For camera bodies, lenses and support I prefer Norman Camera all day long. They have locations in both Kalamazoo, MI as well as Grand Rapids, MI plus their on-line catalog is immense with pricing comparable to even B&H Photo. I deal exclusively with Matt, however all their staff is great.
I always recommend to new photographers that your money is best spent in glass (i.e. good lenses). The lenses hold their value and you will own them for years and years where camera bodies come and go. When looking at a digital camera body, get the fastest speed you can. Meaning a fast burst rate (anywhere from 6 to 12 frames per second) and fast autofocus system. When you watch hawks gliding by, they seem like they would be easy to follow and photograph. Do NOT let them deceive you. They are like rockets and seem like they want nothing more than to avoid your camera. Most importantly, get a camera body that is easy to use and one that makes for quick setting changes using buttons instead of menus on the screen.
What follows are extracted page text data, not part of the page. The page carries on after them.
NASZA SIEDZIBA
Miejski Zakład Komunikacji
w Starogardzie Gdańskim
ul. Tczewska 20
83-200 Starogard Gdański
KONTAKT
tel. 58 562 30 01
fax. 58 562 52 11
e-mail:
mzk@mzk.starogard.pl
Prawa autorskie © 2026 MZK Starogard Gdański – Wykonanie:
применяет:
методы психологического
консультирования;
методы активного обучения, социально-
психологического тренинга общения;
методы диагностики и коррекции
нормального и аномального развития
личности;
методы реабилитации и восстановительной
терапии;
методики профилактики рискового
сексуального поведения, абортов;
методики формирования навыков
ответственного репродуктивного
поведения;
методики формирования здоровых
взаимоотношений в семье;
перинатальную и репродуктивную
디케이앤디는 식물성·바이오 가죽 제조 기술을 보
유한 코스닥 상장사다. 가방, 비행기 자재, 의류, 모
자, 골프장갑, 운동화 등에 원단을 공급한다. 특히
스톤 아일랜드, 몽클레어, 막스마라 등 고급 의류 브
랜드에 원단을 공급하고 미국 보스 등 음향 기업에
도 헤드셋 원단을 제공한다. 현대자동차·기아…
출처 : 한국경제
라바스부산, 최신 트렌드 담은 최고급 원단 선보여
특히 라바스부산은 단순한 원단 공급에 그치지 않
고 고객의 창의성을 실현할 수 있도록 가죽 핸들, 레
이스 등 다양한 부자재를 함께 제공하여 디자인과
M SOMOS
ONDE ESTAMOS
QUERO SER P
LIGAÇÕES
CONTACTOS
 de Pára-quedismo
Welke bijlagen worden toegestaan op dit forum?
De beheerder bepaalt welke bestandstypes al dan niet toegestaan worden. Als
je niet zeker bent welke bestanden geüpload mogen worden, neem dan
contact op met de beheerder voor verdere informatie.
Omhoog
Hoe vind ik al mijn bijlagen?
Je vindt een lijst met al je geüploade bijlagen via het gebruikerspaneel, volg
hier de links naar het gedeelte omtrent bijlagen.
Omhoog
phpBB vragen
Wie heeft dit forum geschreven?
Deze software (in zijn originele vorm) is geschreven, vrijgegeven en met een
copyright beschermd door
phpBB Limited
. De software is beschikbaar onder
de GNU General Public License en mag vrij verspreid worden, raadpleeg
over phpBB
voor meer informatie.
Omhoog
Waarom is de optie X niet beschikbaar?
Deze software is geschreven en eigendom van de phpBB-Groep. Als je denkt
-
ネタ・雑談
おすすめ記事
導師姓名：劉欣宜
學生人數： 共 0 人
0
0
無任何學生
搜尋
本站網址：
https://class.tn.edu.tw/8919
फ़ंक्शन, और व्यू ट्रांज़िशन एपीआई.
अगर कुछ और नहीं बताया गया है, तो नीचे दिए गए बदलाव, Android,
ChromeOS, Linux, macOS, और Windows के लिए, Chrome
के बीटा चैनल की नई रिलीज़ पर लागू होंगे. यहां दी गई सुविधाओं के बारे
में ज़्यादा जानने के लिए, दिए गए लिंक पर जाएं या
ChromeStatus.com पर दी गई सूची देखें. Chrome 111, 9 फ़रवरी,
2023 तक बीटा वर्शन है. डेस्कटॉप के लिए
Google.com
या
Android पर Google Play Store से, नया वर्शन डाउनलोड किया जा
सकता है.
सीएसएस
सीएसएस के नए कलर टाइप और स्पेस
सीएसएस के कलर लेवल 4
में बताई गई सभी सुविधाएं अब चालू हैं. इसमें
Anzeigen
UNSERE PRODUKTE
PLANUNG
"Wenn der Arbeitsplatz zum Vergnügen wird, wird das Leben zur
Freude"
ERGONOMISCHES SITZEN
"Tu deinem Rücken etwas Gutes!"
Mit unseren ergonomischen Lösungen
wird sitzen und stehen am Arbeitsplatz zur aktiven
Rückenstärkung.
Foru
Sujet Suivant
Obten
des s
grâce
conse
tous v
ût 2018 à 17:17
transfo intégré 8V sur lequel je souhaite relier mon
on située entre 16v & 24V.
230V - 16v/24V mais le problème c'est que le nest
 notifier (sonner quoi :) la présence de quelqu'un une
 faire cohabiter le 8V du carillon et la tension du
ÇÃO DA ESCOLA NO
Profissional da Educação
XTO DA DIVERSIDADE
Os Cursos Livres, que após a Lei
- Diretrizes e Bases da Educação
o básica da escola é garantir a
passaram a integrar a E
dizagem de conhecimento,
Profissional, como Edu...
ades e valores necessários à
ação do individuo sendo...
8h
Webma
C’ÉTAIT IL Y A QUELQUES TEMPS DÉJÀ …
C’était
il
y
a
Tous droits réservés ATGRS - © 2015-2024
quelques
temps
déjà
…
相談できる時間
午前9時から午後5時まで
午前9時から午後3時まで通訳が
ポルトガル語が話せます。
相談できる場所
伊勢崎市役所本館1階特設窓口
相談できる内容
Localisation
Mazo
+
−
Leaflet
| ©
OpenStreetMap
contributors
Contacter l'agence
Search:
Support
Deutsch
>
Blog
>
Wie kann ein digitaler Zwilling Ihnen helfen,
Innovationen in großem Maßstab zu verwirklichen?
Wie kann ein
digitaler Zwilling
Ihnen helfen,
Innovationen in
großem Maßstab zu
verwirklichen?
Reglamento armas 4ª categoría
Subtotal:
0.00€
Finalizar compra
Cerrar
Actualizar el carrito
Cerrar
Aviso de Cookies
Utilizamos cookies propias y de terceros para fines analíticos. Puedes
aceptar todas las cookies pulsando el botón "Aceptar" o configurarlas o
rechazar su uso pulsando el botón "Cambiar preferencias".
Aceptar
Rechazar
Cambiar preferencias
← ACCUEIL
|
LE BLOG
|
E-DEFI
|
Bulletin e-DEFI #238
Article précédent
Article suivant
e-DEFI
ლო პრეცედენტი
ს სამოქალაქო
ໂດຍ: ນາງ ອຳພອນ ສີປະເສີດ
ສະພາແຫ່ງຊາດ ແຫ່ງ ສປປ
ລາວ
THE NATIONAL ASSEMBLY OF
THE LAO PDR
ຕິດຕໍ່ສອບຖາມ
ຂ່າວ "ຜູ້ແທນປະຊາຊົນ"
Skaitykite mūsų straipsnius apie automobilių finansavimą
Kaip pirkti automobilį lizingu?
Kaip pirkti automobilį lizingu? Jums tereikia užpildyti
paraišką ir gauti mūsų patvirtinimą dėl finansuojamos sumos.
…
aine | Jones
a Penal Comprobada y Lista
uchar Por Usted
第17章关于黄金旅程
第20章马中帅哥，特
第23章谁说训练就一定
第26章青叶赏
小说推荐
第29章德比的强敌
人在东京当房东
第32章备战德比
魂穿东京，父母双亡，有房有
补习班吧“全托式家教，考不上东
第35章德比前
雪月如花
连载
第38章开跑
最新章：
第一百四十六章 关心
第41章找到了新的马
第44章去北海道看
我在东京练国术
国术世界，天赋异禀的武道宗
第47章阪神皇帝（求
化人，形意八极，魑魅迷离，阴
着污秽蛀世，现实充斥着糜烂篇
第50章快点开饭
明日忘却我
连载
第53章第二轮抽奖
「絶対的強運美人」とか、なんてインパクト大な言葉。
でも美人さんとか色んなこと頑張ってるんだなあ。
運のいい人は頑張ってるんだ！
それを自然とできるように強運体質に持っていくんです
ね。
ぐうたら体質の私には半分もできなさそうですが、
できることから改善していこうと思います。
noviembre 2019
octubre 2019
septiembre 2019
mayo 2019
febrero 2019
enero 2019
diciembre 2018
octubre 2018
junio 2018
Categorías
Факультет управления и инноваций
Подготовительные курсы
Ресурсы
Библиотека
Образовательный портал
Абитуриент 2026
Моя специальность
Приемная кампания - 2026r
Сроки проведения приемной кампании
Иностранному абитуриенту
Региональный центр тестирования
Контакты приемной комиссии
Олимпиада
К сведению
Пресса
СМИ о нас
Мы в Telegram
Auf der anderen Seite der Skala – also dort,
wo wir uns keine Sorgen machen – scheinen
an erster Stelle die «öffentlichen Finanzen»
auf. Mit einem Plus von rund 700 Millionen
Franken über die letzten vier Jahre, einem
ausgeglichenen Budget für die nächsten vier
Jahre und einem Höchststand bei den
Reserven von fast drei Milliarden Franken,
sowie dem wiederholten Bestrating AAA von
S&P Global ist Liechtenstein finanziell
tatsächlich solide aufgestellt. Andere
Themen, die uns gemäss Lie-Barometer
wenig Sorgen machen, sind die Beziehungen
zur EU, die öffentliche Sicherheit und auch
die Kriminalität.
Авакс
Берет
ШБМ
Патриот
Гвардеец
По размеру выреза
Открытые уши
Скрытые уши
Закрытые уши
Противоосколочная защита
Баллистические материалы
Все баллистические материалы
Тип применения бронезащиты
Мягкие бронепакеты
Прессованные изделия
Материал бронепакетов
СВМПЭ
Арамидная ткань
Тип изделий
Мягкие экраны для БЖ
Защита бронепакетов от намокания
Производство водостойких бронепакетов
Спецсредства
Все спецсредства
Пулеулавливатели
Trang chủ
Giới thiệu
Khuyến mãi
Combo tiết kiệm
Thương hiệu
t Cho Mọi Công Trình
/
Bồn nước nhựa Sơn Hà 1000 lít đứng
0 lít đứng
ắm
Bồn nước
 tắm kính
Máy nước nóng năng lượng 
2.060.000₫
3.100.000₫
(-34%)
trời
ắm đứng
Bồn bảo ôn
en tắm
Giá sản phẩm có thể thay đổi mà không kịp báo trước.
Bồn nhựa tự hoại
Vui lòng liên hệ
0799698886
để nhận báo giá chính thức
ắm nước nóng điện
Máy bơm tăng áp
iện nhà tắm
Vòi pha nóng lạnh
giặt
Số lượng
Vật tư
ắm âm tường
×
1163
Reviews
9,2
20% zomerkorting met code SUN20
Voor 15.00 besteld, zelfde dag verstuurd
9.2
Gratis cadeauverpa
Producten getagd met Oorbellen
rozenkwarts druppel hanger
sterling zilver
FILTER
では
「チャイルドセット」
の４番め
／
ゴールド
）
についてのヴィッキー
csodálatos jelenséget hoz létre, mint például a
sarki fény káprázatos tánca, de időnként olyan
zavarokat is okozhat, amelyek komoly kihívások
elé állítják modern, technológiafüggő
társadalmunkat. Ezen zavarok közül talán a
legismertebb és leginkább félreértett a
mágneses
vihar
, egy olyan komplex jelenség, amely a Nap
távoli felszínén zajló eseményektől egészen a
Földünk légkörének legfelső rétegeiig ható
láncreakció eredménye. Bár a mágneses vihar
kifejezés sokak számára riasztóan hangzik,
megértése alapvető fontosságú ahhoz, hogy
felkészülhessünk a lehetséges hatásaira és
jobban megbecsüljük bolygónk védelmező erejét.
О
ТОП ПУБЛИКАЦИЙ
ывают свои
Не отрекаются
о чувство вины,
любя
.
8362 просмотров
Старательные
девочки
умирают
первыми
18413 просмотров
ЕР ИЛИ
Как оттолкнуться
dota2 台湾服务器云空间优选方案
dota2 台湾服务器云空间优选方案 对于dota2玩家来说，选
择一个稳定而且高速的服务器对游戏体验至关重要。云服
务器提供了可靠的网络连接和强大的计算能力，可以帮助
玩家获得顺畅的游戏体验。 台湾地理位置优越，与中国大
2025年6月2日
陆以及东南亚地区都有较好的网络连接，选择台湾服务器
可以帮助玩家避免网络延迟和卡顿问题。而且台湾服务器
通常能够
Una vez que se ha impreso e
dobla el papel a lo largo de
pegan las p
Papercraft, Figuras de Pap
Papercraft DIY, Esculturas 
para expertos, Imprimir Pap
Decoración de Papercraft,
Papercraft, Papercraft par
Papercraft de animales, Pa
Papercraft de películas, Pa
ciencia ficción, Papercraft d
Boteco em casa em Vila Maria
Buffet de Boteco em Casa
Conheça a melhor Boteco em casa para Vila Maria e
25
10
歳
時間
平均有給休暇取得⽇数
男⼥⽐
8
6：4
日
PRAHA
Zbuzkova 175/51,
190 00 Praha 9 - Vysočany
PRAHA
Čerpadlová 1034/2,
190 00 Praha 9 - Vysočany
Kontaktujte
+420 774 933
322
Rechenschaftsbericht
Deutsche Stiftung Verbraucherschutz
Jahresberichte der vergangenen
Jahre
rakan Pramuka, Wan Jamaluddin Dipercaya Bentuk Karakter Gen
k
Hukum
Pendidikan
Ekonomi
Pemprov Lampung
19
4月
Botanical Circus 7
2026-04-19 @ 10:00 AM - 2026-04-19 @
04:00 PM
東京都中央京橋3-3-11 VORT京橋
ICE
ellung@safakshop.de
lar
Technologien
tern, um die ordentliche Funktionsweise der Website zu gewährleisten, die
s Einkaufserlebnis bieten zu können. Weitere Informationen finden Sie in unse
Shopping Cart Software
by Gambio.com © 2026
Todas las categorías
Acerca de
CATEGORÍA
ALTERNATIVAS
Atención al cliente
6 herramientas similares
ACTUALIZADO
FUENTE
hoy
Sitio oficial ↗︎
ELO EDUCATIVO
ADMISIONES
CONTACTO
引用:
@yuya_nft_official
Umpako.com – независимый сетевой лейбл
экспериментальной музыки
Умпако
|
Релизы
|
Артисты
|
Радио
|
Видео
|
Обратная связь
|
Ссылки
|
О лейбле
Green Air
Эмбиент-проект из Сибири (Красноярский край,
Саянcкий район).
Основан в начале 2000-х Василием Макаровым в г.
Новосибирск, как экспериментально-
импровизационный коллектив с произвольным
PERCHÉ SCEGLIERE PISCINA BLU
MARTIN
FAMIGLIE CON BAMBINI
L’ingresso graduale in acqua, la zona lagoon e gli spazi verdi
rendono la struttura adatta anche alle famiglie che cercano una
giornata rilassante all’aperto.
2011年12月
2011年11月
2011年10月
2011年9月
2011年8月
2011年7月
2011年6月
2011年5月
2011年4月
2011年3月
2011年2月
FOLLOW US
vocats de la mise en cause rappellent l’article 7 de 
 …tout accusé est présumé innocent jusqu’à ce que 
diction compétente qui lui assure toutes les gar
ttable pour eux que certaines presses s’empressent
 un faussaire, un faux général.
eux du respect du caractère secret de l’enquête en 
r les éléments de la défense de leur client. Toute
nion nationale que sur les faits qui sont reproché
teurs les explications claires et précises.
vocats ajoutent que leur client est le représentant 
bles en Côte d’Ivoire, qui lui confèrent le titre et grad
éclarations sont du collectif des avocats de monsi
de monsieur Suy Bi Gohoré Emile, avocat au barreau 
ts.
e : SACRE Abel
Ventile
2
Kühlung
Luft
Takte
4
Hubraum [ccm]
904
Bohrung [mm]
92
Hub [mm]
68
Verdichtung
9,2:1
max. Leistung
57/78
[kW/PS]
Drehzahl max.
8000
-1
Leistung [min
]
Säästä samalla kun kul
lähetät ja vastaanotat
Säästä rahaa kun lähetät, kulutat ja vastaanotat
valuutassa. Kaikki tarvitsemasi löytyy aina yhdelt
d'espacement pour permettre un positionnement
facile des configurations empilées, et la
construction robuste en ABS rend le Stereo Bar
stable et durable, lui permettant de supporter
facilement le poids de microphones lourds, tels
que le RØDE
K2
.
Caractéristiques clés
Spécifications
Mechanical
Important setting changes include exposure compensation, AF drive settings, ISO, etc.
The general rule of thumb for lenses and birds is a minimum length of 300mm. I started out with 300mm and a matched 1.4x tele-converter which worked really well. Beware of tele-converters as they slow your autofocus down due to the reduction in light and your shutter speed will slow down as well. Buy local and test them out before committing. If you can afford it, prime lenses are the sharpest on the market. I shoot with a 500mm prime and rarely ever use a tele-convertor because I want the quality to be as high as possible. If big glass is out of your reach, it might be worth using a tele-converter, even knowing you will lose a bit of quality. Also get the fastest lens you can afford. It doesn’t cost much to get a 300mm f5.6 lens. Jump to f4 or even f2.8 and be prepared to spend a pretty penny. In the end, work with a local camera shop and get what’s best within your budget.
Tripods and Support
If you are able to hand hold your camera and lens, I recommend starting there. Work at holding it steady and panning left and right smoothly. For heavier rigs, a tripod is a must. Always buy legs and heads that can support 2-3 times the weight of your rig (minimum). For birds in flight a high quality, smooth gimbal setup is ideal. Brands such as Wimberley and Really Right Stuff are outstanding, however they come with a high cost. The investment is well worth it, as the gear will last forever. Also look into Gitzo tripod legs. Again, a hefty investment up-front but you will have them for years and years.